If it’s a very long running app I would also suggest st.cache(max_entries=10) to remove the 10 older entries in cache.


Now if you want to continue using hash_funcs then

  • your hash_file_reference should take a FileReference instance as input
  • There should be a FileReference called somewhere in your load_data method, either as input argument or in the body, that when Streamlit gets to one it knows how to process it.
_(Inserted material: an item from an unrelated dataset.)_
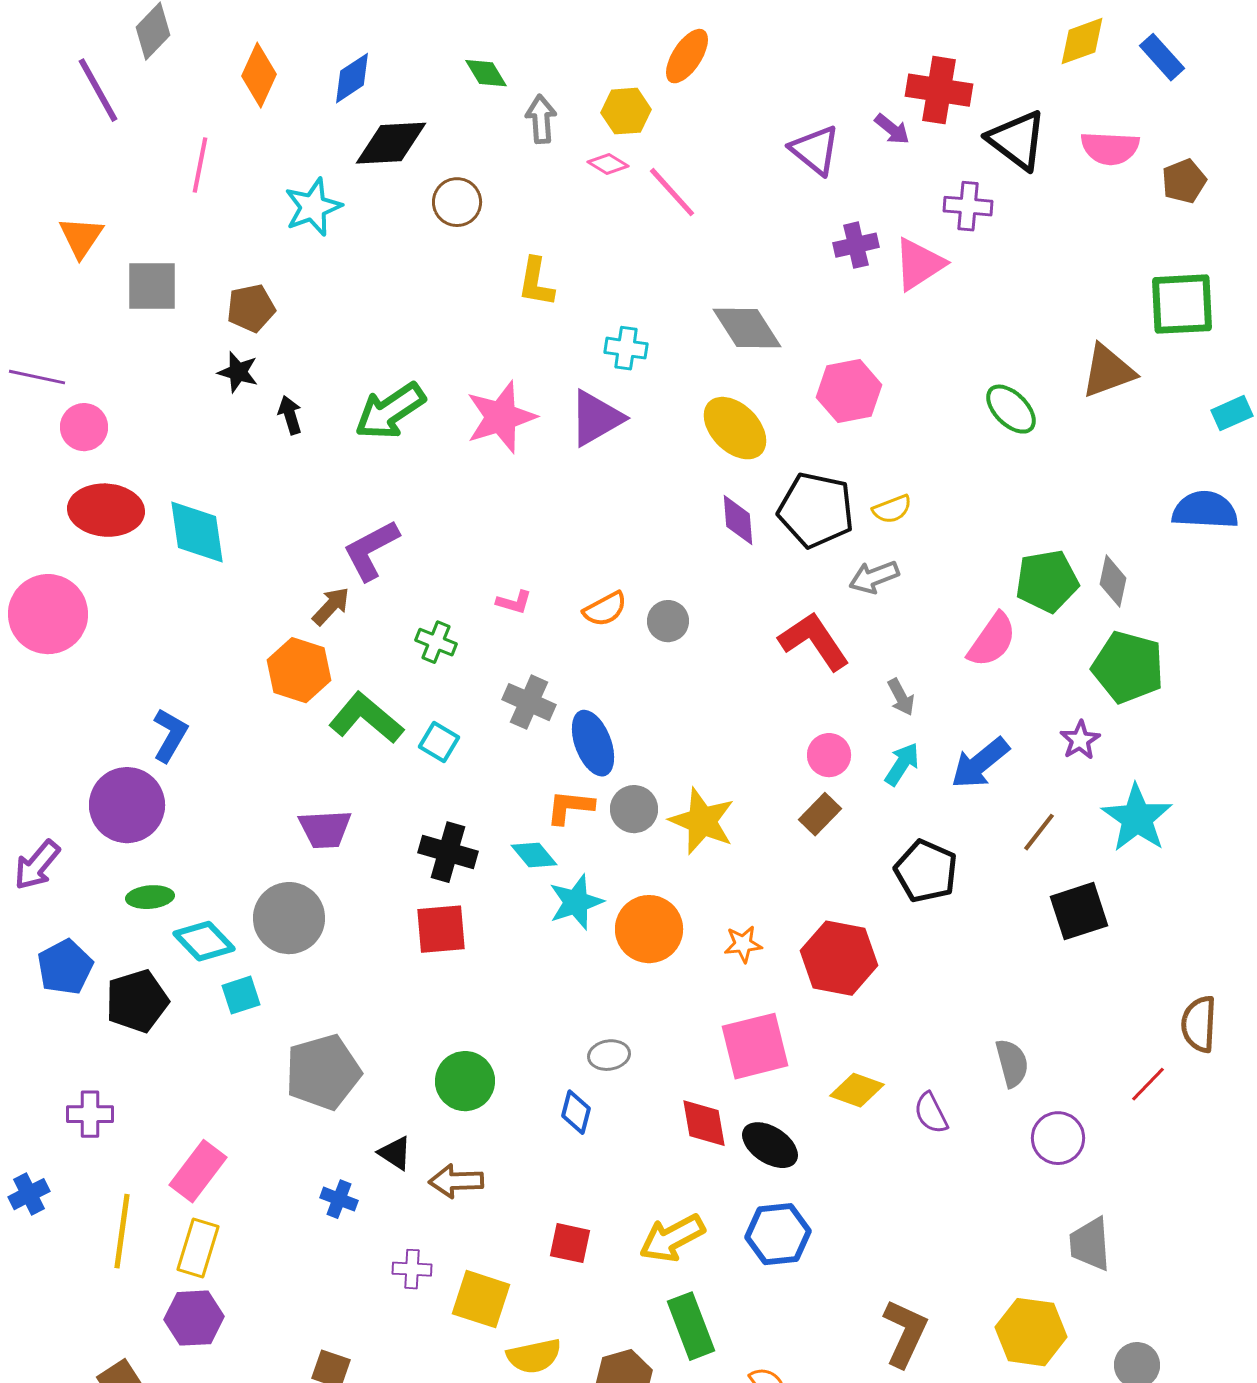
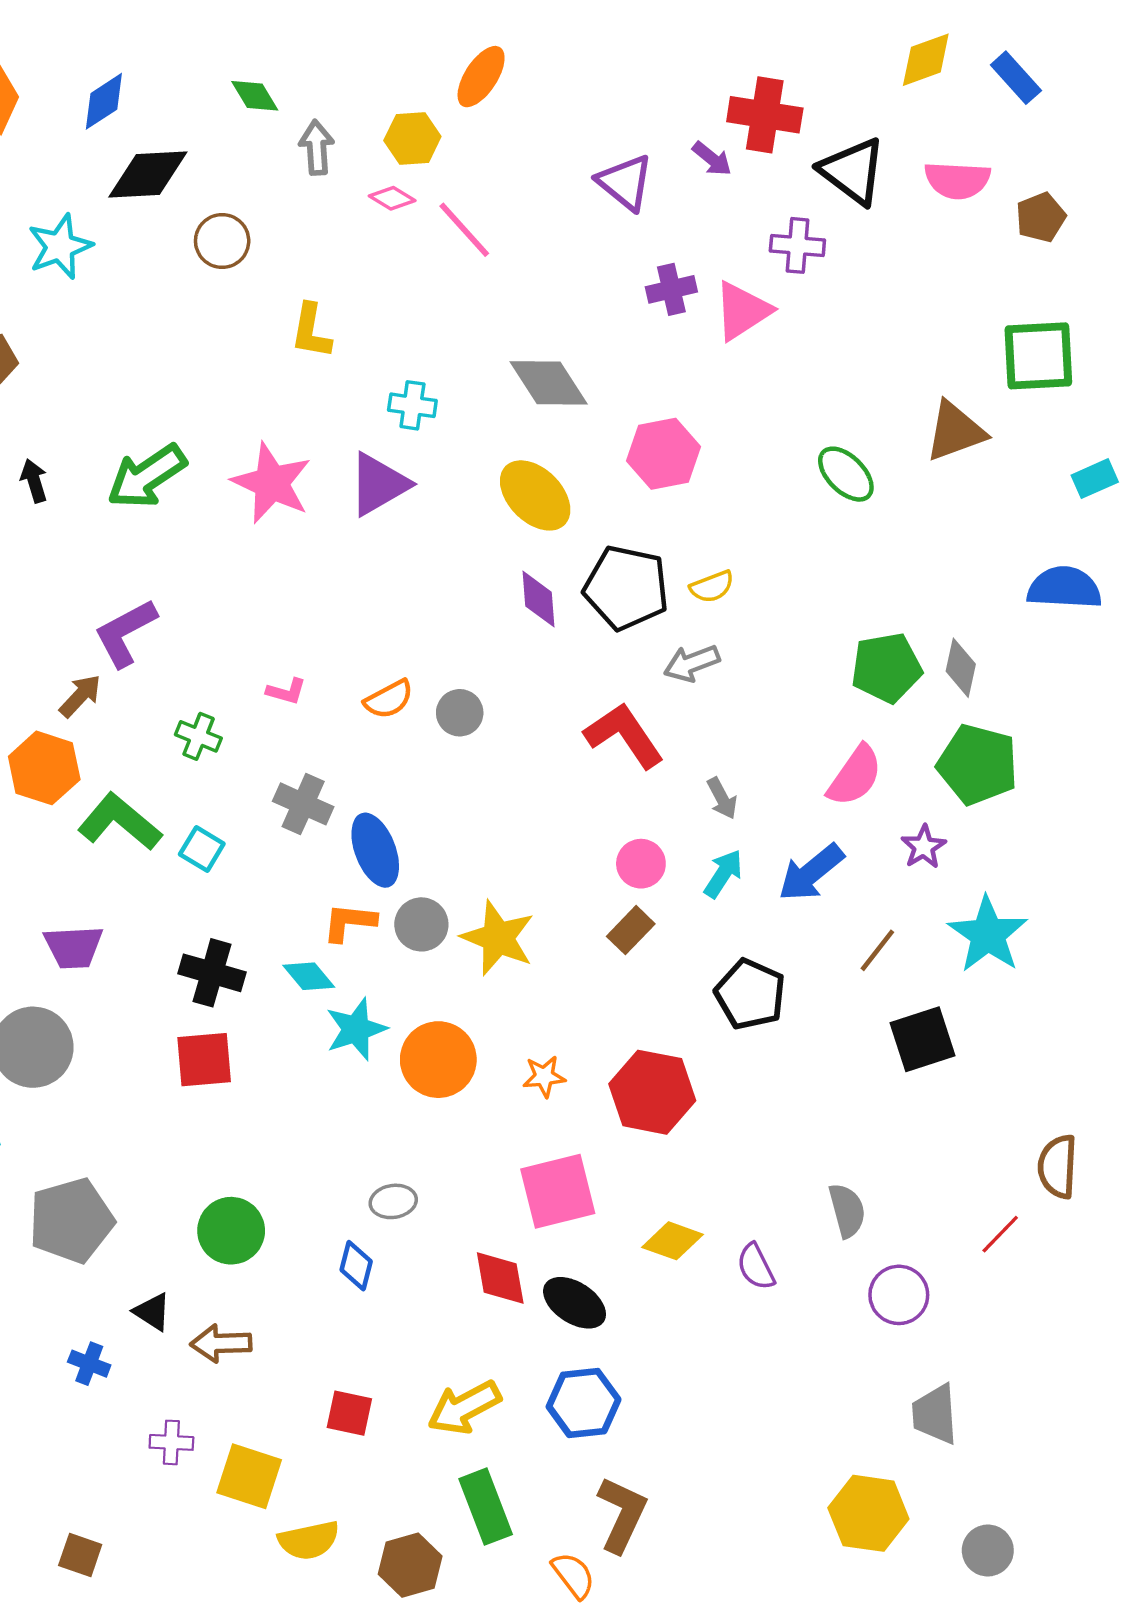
pink star: (501, 417) -> (272, 483), turned -30
pink semicircle: (992, 640) -> (855, 776), moved
brown L-shape: (905, 1333) -> (622, 1514), moved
So here’s an alternative :

import pandas as pd
import requests
import streamlit as st

url = 'https://www.data.gouv.fr/fr/datasets/r/83cbbdb9-23cb-455e-8231-69fc25d58111'

class FileReference:
    def __init__(self, url):
        self.url = url

def hash_file_reference(f: FileReference):
    r = requests.get(f.url)
    return r.headers['Last-Modified']

@st.cache(hash_funcs={FileReference: hash_file_reference}, suppress_st_warning=True)
def load_data(file: FileReference):
    st.write(f"NOTHING IN CACHE FOR {file}")
    return pd.read_csv(file.url)

st.dataframe(load_data(FileReference(url)))

that way the cached function should run only if FileReference's date header changes.
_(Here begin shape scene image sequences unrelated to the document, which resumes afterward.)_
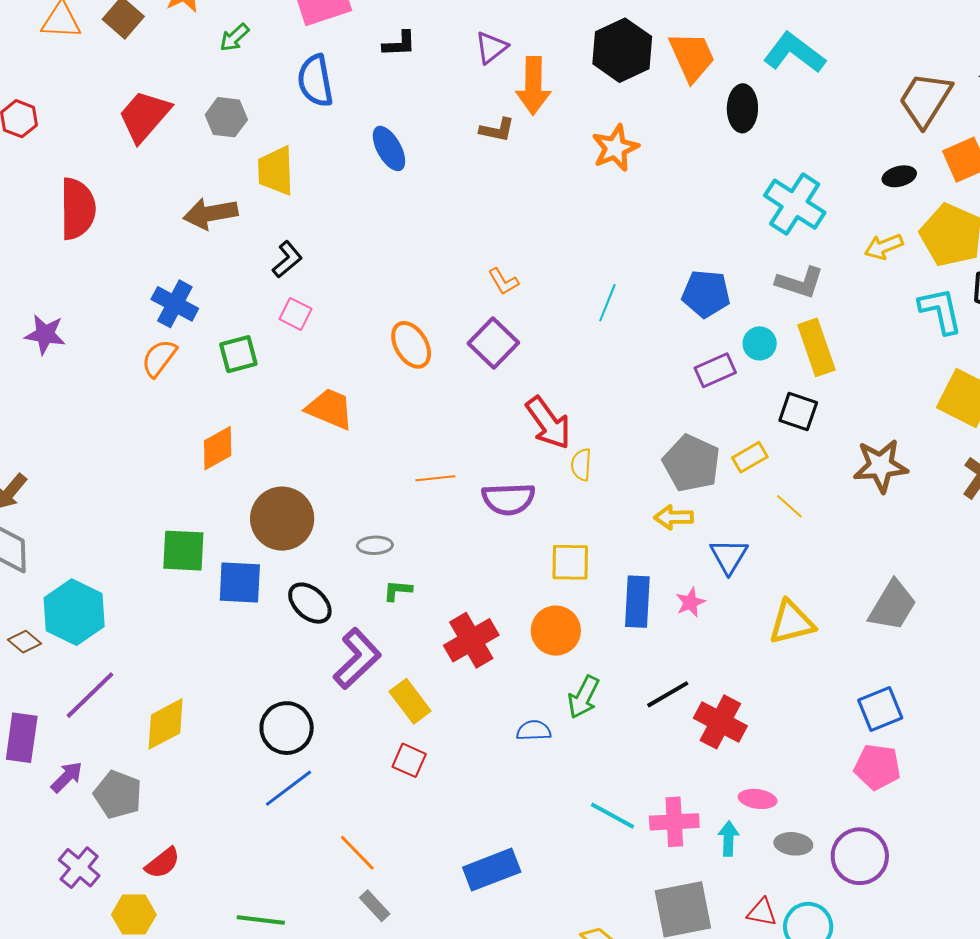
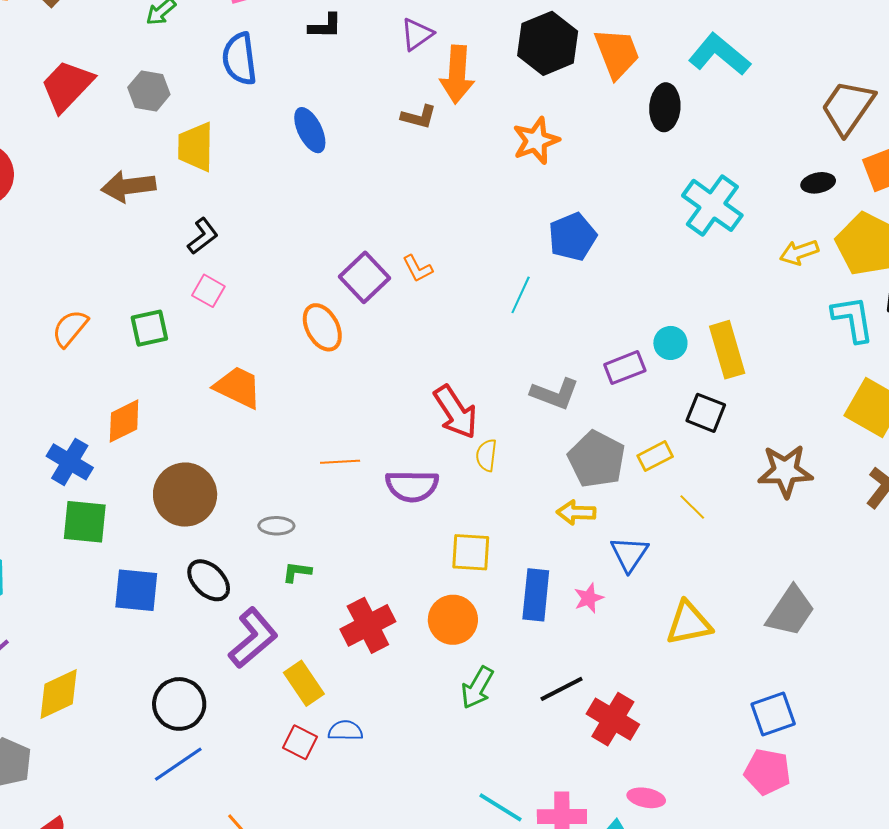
gray L-shape: (800, 282) -> (555, 394), moved
blue pentagon: (706, 294) -> (573, 237), moved, turned -30
blue cross: (175, 304) -> (70, 462), moved
purple square: (493, 343) -> (364, 277), moved
blue square: (240, 582) -> (136, 590), moved
blue semicircle: (534, 731) -> (345, 731), moved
I prefer the first solution though, because you clearly define in the inputs of the cached method the pair of url/date you want to put into Streamlit cache :slight_smile: I’d rather keep hash_func for processing complex objects like Matplotlib figures.

Hope this helps,
Fanilo :balloon:

2 Likes

Looks fab @andfanilo! I’m bookmarking this for a try later! :heart_eyes:

1 Like